I then restarted my application (which called CreateDatabase()), and it worked. It recreated the above directory, and everything was fine.

I have to admit that this seems like a bit of a drastic solution, but it sure is faster than connecting to the instance and issuing SQL commands by hand :)

And it should not have any side effects, because all user instance databases will just get attached automatically the next time you use them.

Top 25 Most Dangerous Programming Errors   (Tips & Tricks)   
Many have probably heard about cross-site scripting or SQL injection and other common pitfalls when developing applications. There is a nice list of the top 25 most dangerous errors one can "create" during coding.

The list was compiled by many organizations and companies, and contains not just the errors themselves but also prevention and mitigations guidelines. Interesting read for anyone concerned about the security of their code.

2010 CWE/SANS Top 25 Most Dangerous Programming Errors

Splitting CSV data with Regex   (Tips & Tricks)   
The other day I needed to process CSV data from a .NET program. The basic processing is quite simple, you can just call string.Split() to have the job done. But I was faced with a CSV file that contained items in quotes. And of course inside the quotes, a comma would be allowed, thus rendering string.Split() quite useless.

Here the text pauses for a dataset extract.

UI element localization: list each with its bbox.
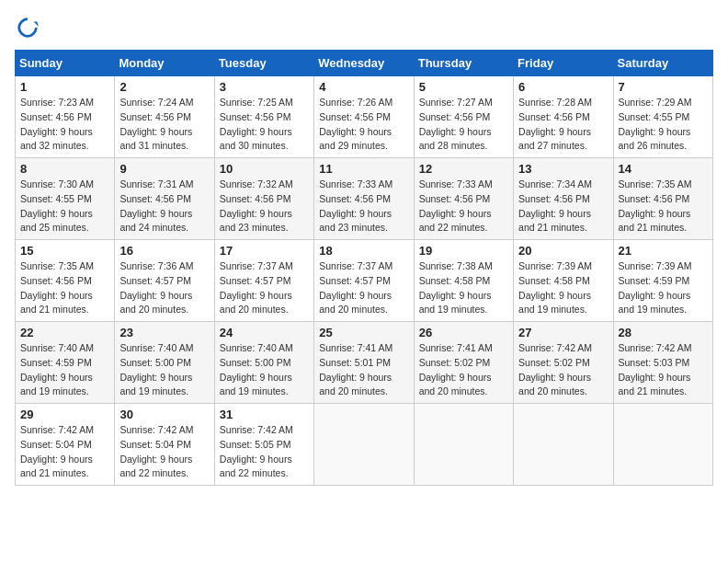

I asked around and found that people were using a library that can be obtained from CodeProject. You can find the actual project here. It provides quite robust CSV processing capabilities. Unfortunately, I was in a hurry, and did not want to play around with a library (I know: bad me). I needed a regular expression that could split my string.

As it turned out, there were some articles to be found around the internet, but none would offer a perfect solution. I finally stitched together a regex from various sources and Google cache entries.

Regex rex = new Regex(",(?=(?:[^\"]*\"[^\"]*\")*(?![^\"]*\"))");

This would work for my case. It might not be general enough, but if you have CSVs with quotes and need a fast solution, you can just take the above regex and then use it to split:

string[] result = rex.Split(csvLine);


Shortcut keys in Windows 7   (Tips & Tricks)   
Probably everyone knows a few shortcut keys in Windows and various applications. Ctrl-C and Ctrl-V being one of the most popular, I guesss. But there are really a lot of very useful shortcut keys introduced in Windows 7.

I am myself a keyboard freak: I like doing many things from the keyboard. In fact, I try to avoid the mouse as much as possible. Because I code and write, my hands are usually on the keyboard, so moving onto the mouse takes away precious typing time :)

The following applies to Windows 7 only.

Did you know you can maximize (Win+Up) and restore/minimize (Win+Down, although this only restores if the window is maximized) windows easily, or even move a maximized window from one monitor to the other (Win+Shift+Left or Win+Shift+Right, based on the direction you are moving)? I also like the fill left or fill right side shortcuts (Win+Left, Win+Right). Arranging windows was never quite so easy.

It takes a moment of time to learn a few shortcuts, but I find that it speeds up everyday operations so much.

You will find a list of shortcuts here:

New Keyboard shortcut keys (hotkeys) in Windows 7

Or if you really feel like learning, here is a more complete list:

Windows 7 keyboard shorcuts

Update 27.10.2009 - Another page with useful information on shortcuts for Windows 7: The Master Lift of new Windows 7 shortcuts

Debugger breakpoints from code   (Tips & Tricks)   
Did you ever have the need to stop the debugger from code? That is, without adding a breakpoint in the Visual Studio IDE?

Many times this seems to be a problem when a third party application loads my .DLL assembly and starts executing it. I want to place a breakpoint, but before the .DLL is loaded into this third party host, the breakpoint would not be active, and after the component is activated, it might be too late to place the breakpoint in the IDE.

Solution? Use the following code:

System.Diagnostics.Debugger.Break ();

And like magic, the debugger will stop here just as if there was a brakepont added.

If you are running this as a Windows application, the application error popup will also appear, allowing you to attach a debugger to the process. You can then just start stepping right from this code line forward.